This is the mail archive of the
mailing list for the glibc project.
Re: New GB18030 gconv module for glibc (from ThizLinux Laboratory)
- From: ha shao <hashao at linuxstar dot hypermart dot net>
- To: Roger So <roger dot so at sw-linux dot com>
- Cc: Ulrich Drepper <drepper at redhat dot com>,Markus Scherer <markus dot scherer at us dot ibm dot com>,Anthony Fok <anthony at thizlinux dot com>, fai at thizlinux dot com,Bruno Haible <haible at ilog dot fr>, kevin at thizlinux dot com,libc-alpha at sources dot redhat dot com, sunnygu at thizgroup dot com,suzhe at gnuchina dot org, Yu Shao <yshao at redhat dot com>
- Date: Sun, 20 Jan 2002 21:03:42 +0800
- Subject: Re: New GB18030 gconv module for glibc (from ThizLinux Laboratory)
- References: <OFA37FFE2D.E724FA8B-ON88256B44.006732B8@raleigh.ibm.com> <firstname.lastname@example.org> <1011456885.1311.22.camel@foobar>
- Reply-to: hashao at hashao dot hypermart dot net
On Sun, Jan 20, 2002 at 12:14:45AM +0800, Roger So wrote:
> On Fri, 2002-01-18 at 05:41, Ulrich Drepper wrote:
> > "Markus Scherer" <email@example.com> writes:
> > > I agree with what Anthony said about mapping code points: Even if they do
> > > not have assigned characters,
> > It is completely irrelevant what you think. The converters convert
> > from the external charset to the internal private charset. The latter
> > is defined in a way which disallows any non-Unicode position. What
> > you do with your own code I don't care; but stay out of discussions
> > like this when they are related to glibc.
> May I ask where does it say that the "converters convert from the
> external charset to the internal private charset"? In fact, in "The GNU
Are we talking about the iconv interface or the conversion
between multibyte character and *wide character* (wchar_t)?
I think the 2 should be treated differently as explained below...
For iconv interface, it is reasonable to ask all the code space
defined by Unicode standard be available, wheather certain code
points is assigned a glyph yet. Of course it is nonsense to
map from an arbitrary charset code to an unassigned Unicode point.
But GB18030 is no just another arbitrary charset (or coded charset,
whatever). GB18030 intends to be a bridge to Unicode from GB2312.
It promised to be, in a sense, compatible with Unicode in the future.
The unsigned code points in GB18030 is not arbitarily mapped
to the Unicode. The mapping or the algorithm of the mapping is
already set now. There are no worry about pollute the Unicode
code space by mapping unassigned GB18030 points to unassigned
For wchar_t data type, It is implement specific.

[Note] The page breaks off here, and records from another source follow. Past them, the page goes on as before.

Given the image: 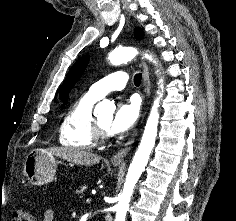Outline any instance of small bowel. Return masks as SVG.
Instances as JSON below:
<instances>
[{
  "label": "small bowel",
  "mask_w": 236,
  "mask_h": 221,
  "mask_svg": "<svg viewBox=\"0 0 236 221\" xmlns=\"http://www.w3.org/2000/svg\"><path fill=\"white\" fill-rule=\"evenodd\" d=\"M42 221H56L55 212L52 209H48L43 214Z\"/></svg>",
  "instance_id": "1"
}]
</instances>
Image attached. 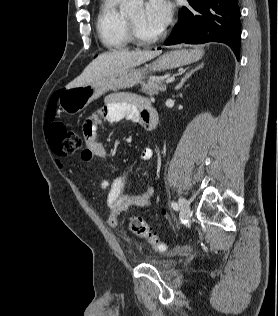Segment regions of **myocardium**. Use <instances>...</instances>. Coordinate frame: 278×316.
<instances>
[{"mask_svg": "<svg viewBox=\"0 0 278 316\" xmlns=\"http://www.w3.org/2000/svg\"><path fill=\"white\" fill-rule=\"evenodd\" d=\"M126 25L131 41L138 45H150L156 43L157 41L161 40L165 35V31L162 30L152 37H145L139 32L137 26L129 17H126Z\"/></svg>", "mask_w": 278, "mask_h": 316, "instance_id": "1", "label": "myocardium"}]
</instances>
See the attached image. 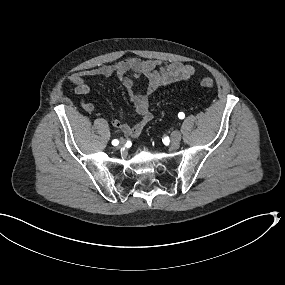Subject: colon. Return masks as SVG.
<instances>
[{
	"label": "colon",
	"mask_w": 285,
	"mask_h": 285,
	"mask_svg": "<svg viewBox=\"0 0 285 285\" xmlns=\"http://www.w3.org/2000/svg\"><path fill=\"white\" fill-rule=\"evenodd\" d=\"M199 84L201 87L207 88V89H213L215 87V83L211 78L204 77L200 79Z\"/></svg>",
	"instance_id": "obj_1"
}]
</instances>
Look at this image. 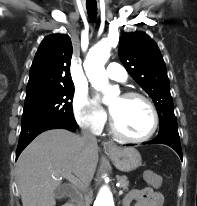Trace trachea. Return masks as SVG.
I'll return each instance as SVG.
<instances>
[{"label":"trachea","instance_id":"3493384b","mask_svg":"<svg viewBox=\"0 0 197 206\" xmlns=\"http://www.w3.org/2000/svg\"><path fill=\"white\" fill-rule=\"evenodd\" d=\"M86 7L90 18L95 19L97 14V2L87 0Z\"/></svg>","mask_w":197,"mask_h":206}]
</instances>
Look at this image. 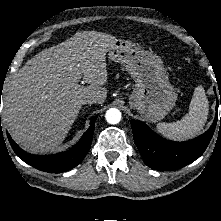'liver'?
<instances>
[{
	"mask_svg": "<svg viewBox=\"0 0 221 221\" xmlns=\"http://www.w3.org/2000/svg\"><path fill=\"white\" fill-rule=\"evenodd\" d=\"M117 39L97 31L77 32L45 49L14 74L3 96V121L12 138L32 153L58 148L82 101L107 97L106 53ZM76 69L89 86L78 83Z\"/></svg>",
	"mask_w": 221,
	"mask_h": 221,
	"instance_id": "1",
	"label": "liver"
}]
</instances>
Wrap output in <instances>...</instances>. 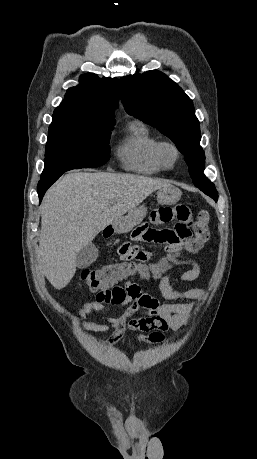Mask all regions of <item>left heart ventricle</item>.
Returning <instances> with one entry per match:
<instances>
[{
	"label": "left heart ventricle",
	"instance_id": "b2bd125f",
	"mask_svg": "<svg viewBox=\"0 0 257 459\" xmlns=\"http://www.w3.org/2000/svg\"><path fill=\"white\" fill-rule=\"evenodd\" d=\"M165 155H166V159H167L169 162H171V161L173 160L174 155H173V153H172L170 150H167Z\"/></svg>",
	"mask_w": 257,
	"mask_h": 459
}]
</instances>
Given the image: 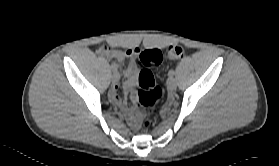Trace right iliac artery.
<instances>
[{
    "instance_id": "82829eb1",
    "label": "right iliac artery",
    "mask_w": 279,
    "mask_h": 166,
    "mask_svg": "<svg viewBox=\"0 0 279 166\" xmlns=\"http://www.w3.org/2000/svg\"><path fill=\"white\" fill-rule=\"evenodd\" d=\"M111 68H112L114 71H116L117 68H118V66H117L115 63H112V64H111Z\"/></svg>"
}]
</instances>
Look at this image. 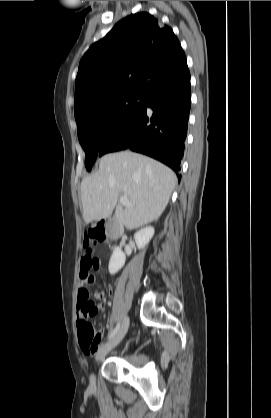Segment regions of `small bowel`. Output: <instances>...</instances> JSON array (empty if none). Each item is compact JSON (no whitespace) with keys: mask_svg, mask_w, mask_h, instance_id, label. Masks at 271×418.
<instances>
[{"mask_svg":"<svg viewBox=\"0 0 271 418\" xmlns=\"http://www.w3.org/2000/svg\"><path fill=\"white\" fill-rule=\"evenodd\" d=\"M98 269L99 264L97 262V266H90L89 260L84 257L81 260L80 264V286L78 290V297H77V308H78V321L80 323H93L94 322V315L98 314V312L103 308L102 304H98L95 299H90L89 291L86 289V285L93 280V277L90 275V270ZM94 298L102 299L104 297V292L102 289L97 290L94 293ZM100 341V338H99ZM99 342L94 349L91 350H83L86 355H94L98 349Z\"/></svg>","mask_w":271,"mask_h":418,"instance_id":"obj_1","label":"small bowel"}]
</instances>
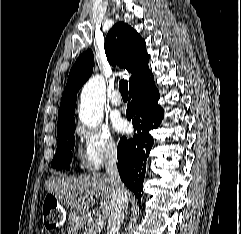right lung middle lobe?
Masks as SVG:
<instances>
[{
  "mask_svg": "<svg viewBox=\"0 0 241 234\" xmlns=\"http://www.w3.org/2000/svg\"><path fill=\"white\" fill-rule=\"evenodd\" d=\"M74 132L75 125L57 131V151L51 163L52 167L56 169H70V158L75 145V138L73 135Z\"/></svg>",
  "mask_w": 241,
  "mask_h": 234,
  "instance_id": "dd1d6c3e",
  "label": "right lung middle lobe"
}]
</instances>
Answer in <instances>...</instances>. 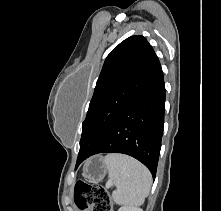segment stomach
Returning <instances> with one entry per match:
<instances>
[{
	"label": "stomach",
	"instance_id": "1",
	"mask_svg": "<svg viewBox=\"0 0 221 211\" xmlns=\"http://www.w3.org/2000/svg\"><path fill=\"white\" fill-rule=\"evenodd\" d=\"M107 172L103 158L100 156L88 159L83 167L84 177L91 182L101 181Z\"/></svg>",
	"mask_w": 221,
	"mask_h": 211
}]
</instances>
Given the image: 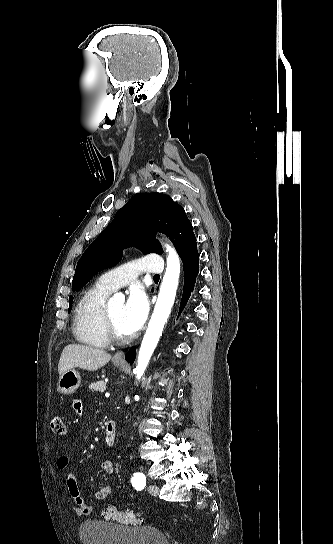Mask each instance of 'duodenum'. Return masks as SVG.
Returning <instances> with one entry per match:
<instances>
[{
    "instance_id": "duodenum-1",
    "label": "duodenum",
    "mask_w": 333,
    "mask_h": 544,
    "mask_svg": "<svg viewBox=\"0 0 333 544\" xmlns=\"http://www.w3.org/2000/svg\"><path fill=\"white\" fill-rule=\"evenodd\" d=\"M116 438V425L113 421H108L105 428L104 441L107 445H112Z\"/></svg>"
}]
</instances>
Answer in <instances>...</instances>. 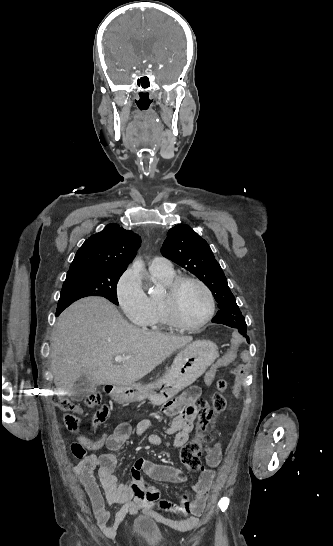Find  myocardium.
Listing matches in <instances>:
<instances>
[{
	"label": "myocardium",
	"mask_w": 333,
	"mask_h": 546,
	"mask_svg": "<svg viewBox=\"0 0 333 546\" xmlns=\"http://www.w3.org/2000/svg\"><path fill=\"white\" fill-rule=\"evenodd\" d=\"M197 284L206 294L208 309L205 316L196 324L185 323L176 310V298L181 286L185 283ZM161 307L168 323L182 331H197L206 326L214 316L216 309L215 296L209 286L201 279L193 276H178L167 286L165 294L161 297Z\"/></svg>",
	"instance_id": "1"
}]
</instances>
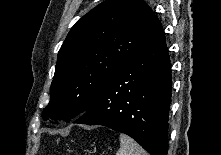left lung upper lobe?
Segmentation results:
<instances>
[{"label": "left lung upper lobe", "instance_id": "5c2ea615", "mask_svg": "<svg viewBox=\"0 0 221 155\" xmlns=\"http://www.w3.org/2000/svg\"><path fill=\"white\" fill-rule=\"evenodd\" d=\"M158 22L143 0H106L77 21L59 50L43 119L83 114Z\"/></svg>", "mask_w": 221, "mask_h": 155}]
</instances>
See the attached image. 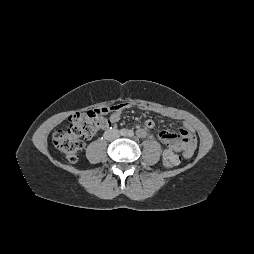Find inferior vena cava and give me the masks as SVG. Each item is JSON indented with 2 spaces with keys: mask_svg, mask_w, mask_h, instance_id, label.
<instances>
[{
  "mask_svg": "<svg viewBox=\"0 0 254 254\" xmlns=\"http://www.w3.org/2000/svg\"><path fill=\"white\" fill-rule=\"evenodd\" d=\"M120 134L116 129H112V130H107L104 133V137L106 140L112 141L115 140L117 138H119Z\"/></svg>",
  "mask_w": 254,
  "mask_h": 254,
  "instance_id": "602c4592",
  "label": "inferior vena cava"
}]
</instances>
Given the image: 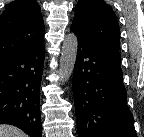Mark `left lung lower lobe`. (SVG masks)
<instances>
[{
    "label": "left lung lower lobe",
    "mask_w": 144,
    "mask_h": 137,
    "mask_svg": "<svg viewBox=\"0 0 144 137\" xmlns=\"http://www.w3.org/2000/svg\"><path fill=\"white\" fill-rule=\"evenodd\" d=\"M73 95L79 137H137L127 106L121 57L76 34Z\"/></svg>",
    "instance_id": "1"
}]
</instances>
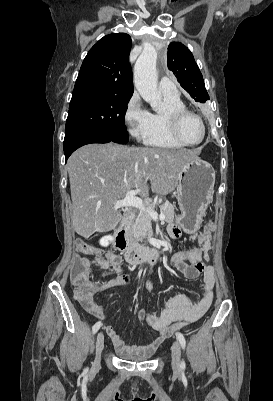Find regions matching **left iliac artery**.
Returning <instances> with one entry per match:
<instances>
[{"label": "left iliac artery", "mask_w": 273, "mask_h": 401, "mask_svg": "<svg viewBox=\"0 0 273 401\" xmlns=\"http://www.w3.org/2000/svg\"><path fill=\"white\" fill-rule=\"evenodd\" d=\"M176 336H177V338L179 340V343H180L181 347L184 349L185 346H186V341H185V338H184L183 334L180 333V332H177ZM181 368L182 369L185 368V362L184 361L181 362Z\"/></svg>", "instance_id": "left-iliac-artery-1"}]
</instances>
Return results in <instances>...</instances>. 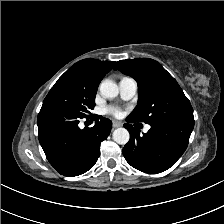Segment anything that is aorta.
Masks as SVG:
<instances>
[{"instance_id":"1","label":"aorta","mask_w":224,"mask_h":224,"mask_svg":"<svg viewBox=\"0 0 224 224\" xmlns=\"http://www.w3.org/2000/svg\"><path fill=\"white\" fill-rule=\"evenodd\" d=\"M100 93L105 98H115L119 93V88L117 84L111 80H104L100 84ZM113 140L120 144L125 145L130 139V134L125 128H117L113 131Z\"/></svg>"}]
</instances>
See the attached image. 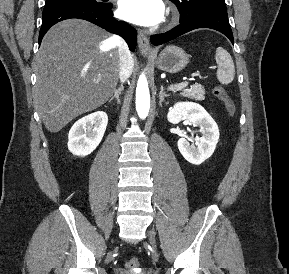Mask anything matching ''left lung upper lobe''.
Here are the masks:
<instances>
[{
  "instance_id": "1",
  "label": "left lung upper lobe",
  "mask_w": 289,
  "mask_h": 274,
  "mask_svg": "<svg viewBox=\"0 0 289 274\" xmlns=\"http://www.w3.org/2000/svg\"><path fill=\"white\" fill-rule=\"evenodd\" d=\"M178 8L180 22L203 13L227 14L225 0H170Z\"/></svg>"
}]
</instances>
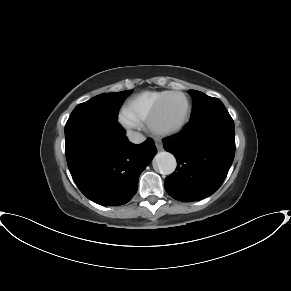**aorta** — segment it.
Here are the masks:
<instances>
[{
	"instance_id": "aorta-1",
	"label": "aorta",
	"mask_w": 291,
	"mask_h": 291,
	"mask_svg": "<svg viewBox=\"0 0 291 291\" xmlns=\"http://www.w3.org/2000/svg\"><path fill=\"white\" fill-rule=\"evenodd\" d=\"M154 159L161 174L170 175L175 171L177 162L173 154L166 151L159 152Z\"/></svg>"
}]
</instances>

Glibc just happend
to choose Unicode. So if currently unassigned Unicode code points
are not allow in glibc's wchar_t implement, the check should be
done, in my opinion, at the mbtowc() level. Then even if mbtowc()
calls iconv() internally, iconv() can still make all defined
Unicode code space available.
For the GB18030 official certification test, I think the
intention of including unassigned code points (even for GB18030
itself) is also to make sure the code space defined
in the GB18030 standard are properly supported. Such that
future addition to the GB18030 (actually Unicode) will
not require application also being updated in order to function
correctly. In the future, only font files need to be updated
if glyph displaying is needed.
The current situation is just like hardwired the defined
27,000+ UniHan into an application (iconv in current case).
Any future addition to Unicode need to have the application
altered. Hardwiring is bad in general, and unnecessary in
this particular case IMHO.
With the fact that the GB18030 is not just another charset,
but practically another encoding form of Unicode. With this
fact in mind, it might be reasonable to expose all the
Unicode code space to GB18030 in the iconv() interface.
Because GB18030 will not mess up Unicode's code space, it should
not mess up wchar_t used in glibc. But since glibc does not
allow unassigned Unicode code point in wchar_t's implement,
the must-assigned criterion can be enforced inside wctomb().